The bank said it was co-ordinating with “all concerned parties” to investigate the matter and offered its assurance that there would be no financial impact for its clients or the bank.
“QNB Group places the highest priority on data security and deploying the strongest measures possible to ensure the integrity of our customers’ information,” it said.
The data dumped online was organized into nine folders, with names including “Al-Jazeera,” ”Police, Security,” ”Defence and etc” and “Mukhabarat” — the Arabic name for intelligence services. It also included a folder named “Al-Thani,” the name of Qatar’s ruling family, which purported to include details on many of its members.
Al-Jazeera said its online security division has sent a message to all staff assuring them that its own internal networks have not been compromised.
“Our staff have been recommended to be vigilant, be prudent and change passwords for those who bank with QNB and report any suspicious activity,” Al-Jazeera said in a statement.
Qatar’s government communication office did not immediately respond to a request for comment.
One victim, Oliver Huxter, said he feared his information had been compromised three weeks ago when he received a suspicious text message containing private banking details. He has changed his password and other security details since, but said he now has little faith left in the bank despite years of loyalty.
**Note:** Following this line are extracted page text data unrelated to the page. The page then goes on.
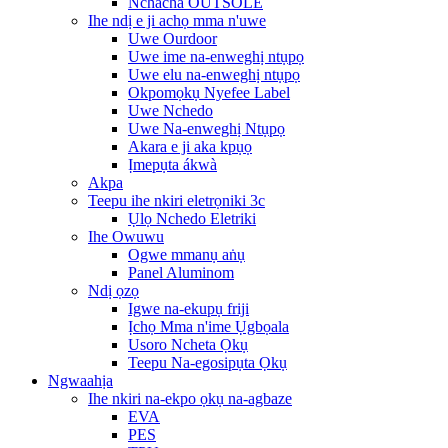
Nchacha OUTSOLE
Ihe ndị e ji achọ mma n'uwe
Uwe Ourdoor
Uwe ime na-enweghị ntụpọ
Uwe elu na-enweghị ntụpọ
Okpomọkụ Nyefee Label
Uwe Nchedo
Uwe Na-enweghị Ntụpọ
Akara e ji aka kpụọ
Ịmepụta ákwà
Akpa
Teepu ihe nkiri eletrọniki 3c
Ụlọ Nchedo Eletriki
Ihe Owuwu
Ogwe mmanụ aṅụ
Panel Aluminom
Ndị ọzọ
Igwe na-ekupụ friji
Ịchọ Mma n'ime Ụgbọala
Usoro Ncheta Ọkụ
Teepu Na-egosipụta Ọkụ
Ngwaahịa
Ihe nkiri na-ekpo ọkụ na-agbaze
EVA
PES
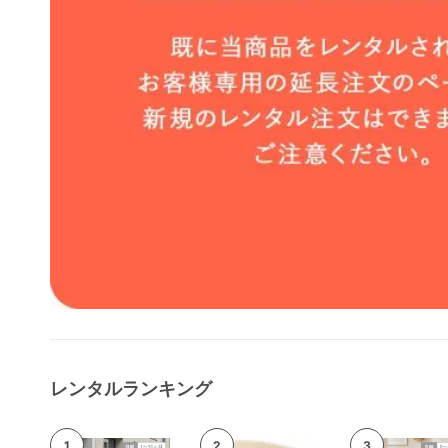
レンタルランキング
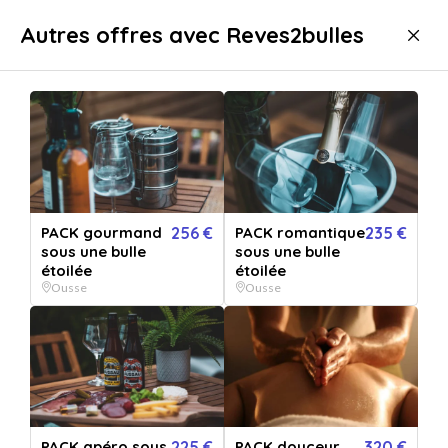
Livraison immédiate
Autres offres avec Reves2bulles
Séjours
Nuit insolite
Bulle
Bulle Ousse
PACK gourmand
256 €
PACK romantique
235 €
sous une bulle
sous une bulle
étoilée
étoilée
Ousse
Ousse
Afficher toutes
les images
PACK apéro sous
225 €
PACK douceur
320 €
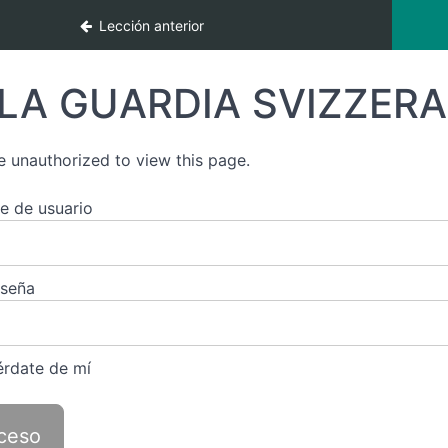
Lección anterior
LA GUARDIA SVIZZERA
e unauthorized to view this page.
 de usuario
aseña
rdate de mí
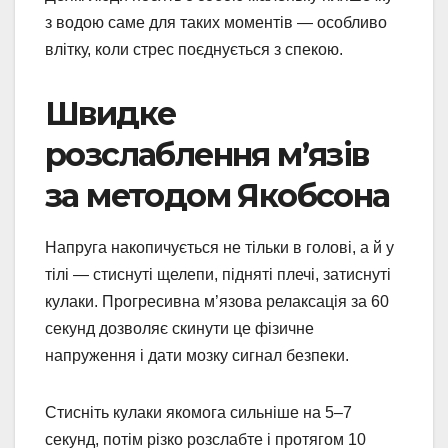
з водою саме для таких моментів — особливо
влітку, коли стрес поєднується з спекою.
Швидке
розслаблення м’язів
за методом Якобсона
Напруга накопичується не тільки в голові, а й у
тілі — стиснуті щелепи, підняті плечі, затиснуті
кулаки. Прогресивна м’язова релаксація за 60
секунд дозволяє скинути це фізичне
напруження і дати мозку сигнал безпеки.
Стисніть кулаки якомога сильніше на 5–7
секунд, потім різко розслабте і протягом 10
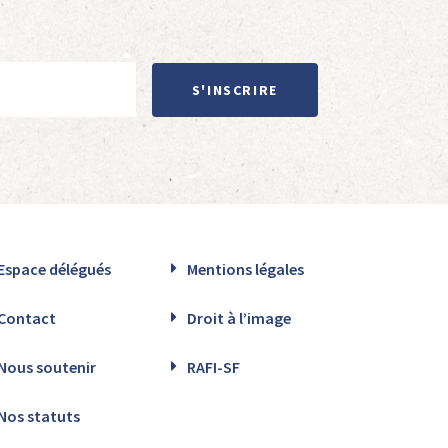
S'INSCRIRE
Espace délégués
Mentions légales
Contact
Droit à l’image
Nous soutenir
RAFI-SF
Nos statuts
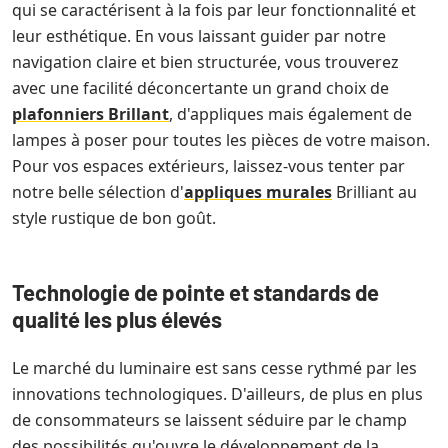
qui se caractérisent à la fois par leur fonctionnalité et
leur esthétique. En vous laissant guider par notre
navigation claire et bien structurée, vous trouverez
avec une facilité déconcertante un grand choix de
plafonniers Brillant
, d'appliques mais également de
lampes à poser pour toutes les pièces de votre maison.
Pour vos espaces extérieurs, laissez-vous tenter par
notre belle sélection d'
appliques murales
Brilliant au
style rustique de bon goût.
Technologie de pointe et standards de
qualité les plus élevés
Le marché du luminaire est sans cesse rythmé par les
innovations technologiques. D'ailleurs, de plus en plus
de consommateurs se laissent séduire par le champ
des possibilités qu'ouvre le développement de la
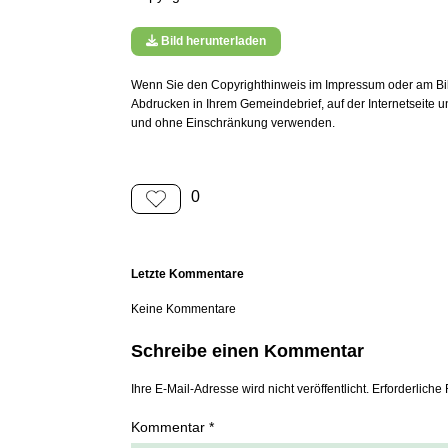
Bild herunterladen
Wenn Sie den Copyrighthinweis im Impressum oder am Bild
Abdrucken in Ihrem Gemeindebrief, auf der Internetseite 
und ohne Einschränkung verwenden.
0
Letzte Kommentare
Keine Kommentare
Schreibe einen Kommentar
Ihre E-Mail-Adresse wird nicht veröffentlicht. Erforderliche 
Kommentar *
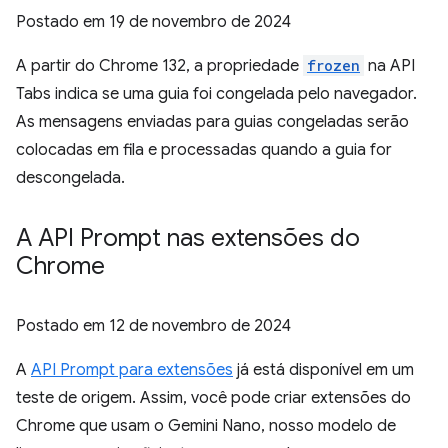
Postado em
19 de novembro de 2024
A partir do Chrome 132, a propriedade
frozen
na API
Tabs indica se uma guia foi congelada pelo navegador.
As mensagens enviadas para guias congeladas serão
colocadas em fila e processadas quando a guia for
descongelada.
A API Prompt nas extensões do
Chrome
Postado em
12 de novembro de 2024
A
API Prompt para extensões
já está disponível em um
teste de origem. Assim, você pode criar extensões do
Chrome que usam o Gemini Nano, nosso modelo de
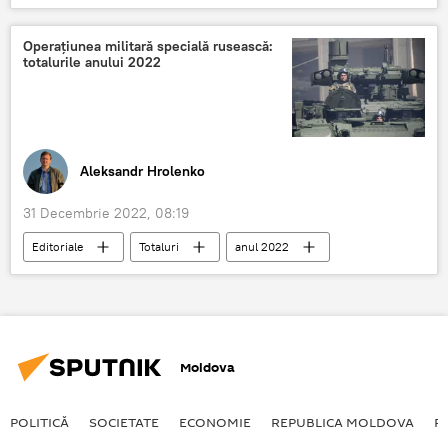
Moscova
Operațiunea militară specială rusească:
totalurile anului 2022
Aleksandr Hrolenko
31 Decembrie 2022, 08:19
Editoriale
Totaluri
anul 2022
operațiune specială
operațiune militară
Moldova
POLITICĂ
SOCIETATE
ECONOMIE
REPUBLICA MOLDOVA
R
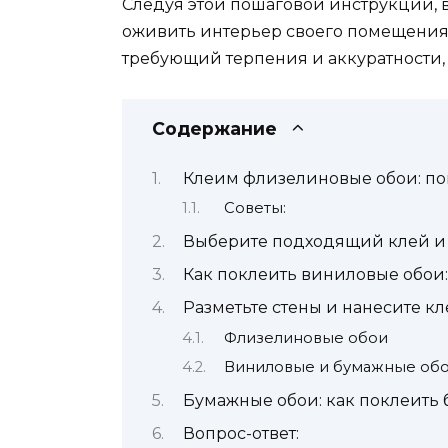
Следуя этой пошаговой инструкции, 
оживить интерьер своего помещения. 
требующий терпения и аккуратности, но
Содержание
Клеим флизелиновые обои: по
Советы:
Выберите подходящий клей и
Как поклеить виниловые обои:
Разметьте стены и нанесите к
Флизелиновые обои
Виниловые и бумажные об
Бумажные обои: как поклеить 
Вопрос-ответ:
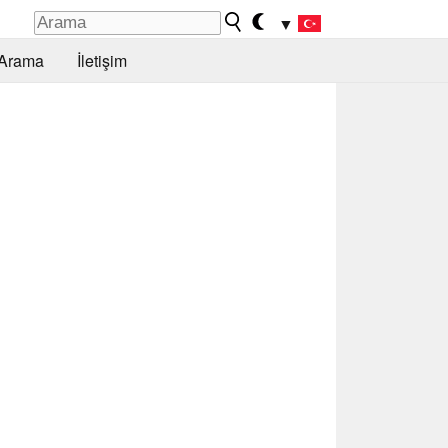
▼
Arama
İletişim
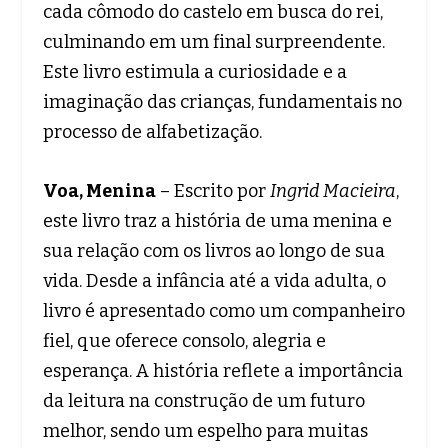
cada cômodo do castelo em busca do rei,
culminando em um final surpreendente.
Este livro estimula a curiosidade e a
imaginação das crianças, fundamentais no
processo de alfabetização.
Voa, Menina
– Escrito por
Ingrid Macieira
,
este livro traz a história de uma menina e
sua relação com os livros ao longo de sua
vida. Desde a infância até a vida adulta, o
livro é apresentado como um companheiro
fiel, que oferece consolo, alegria e
esperança. A história reflete a importância
da leitura na construção de um futuro
melhor, sendo um espelho para muitas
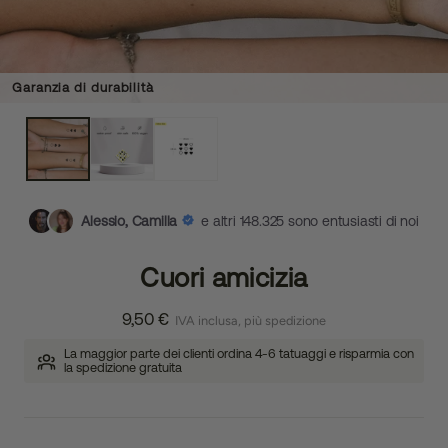
Garanzia di durabilità
Alessio, Camilla
e altri 148.325 sono entusiasti di noi
Cuori amicizia
9,50 €
IVA inclusa, più spedizione
La maggior parte dei clienti ordina 4-6 tatuaggi e risparmia con
la spedizione gratuita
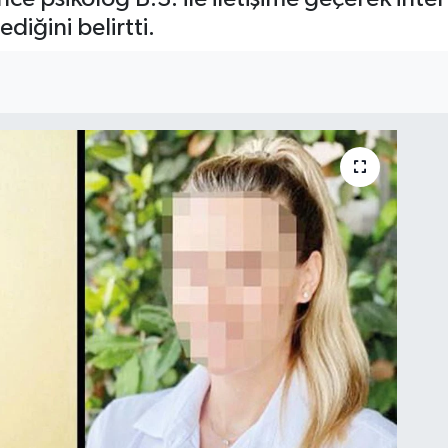
diğini belirtti.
“My real concern, which I think will be the concern of a lot of people, is the amount of information that’s included in there,” he said. “I’m shocked that this has happened.”
It is unclear if all of the data posted online originated from the bank itself.
Some of the files included customers’ social media accounts and other details a bank would be unlikely to request. Several were marked “SPY.” In a few cases, banking details were accompanied by photos of alleged customers and even family members.
QNB is one of the most prominent brands in Qatar, a tiny but energy-rich nation jutting off the eastern side of the Arabian Peninsula that will host the 2022 World Cup. The bank, which is half-owned by a government investment fund, counts operations in 27 countries on three continents.
In 2012, computer systems at Qatari natural gas producer RasGas were struck by a damaging virus soon after a similar attack on Saudi state oil giant Saudi Aramco. Cybersecurity experts suspected Iranian hackers were involved in those attacks.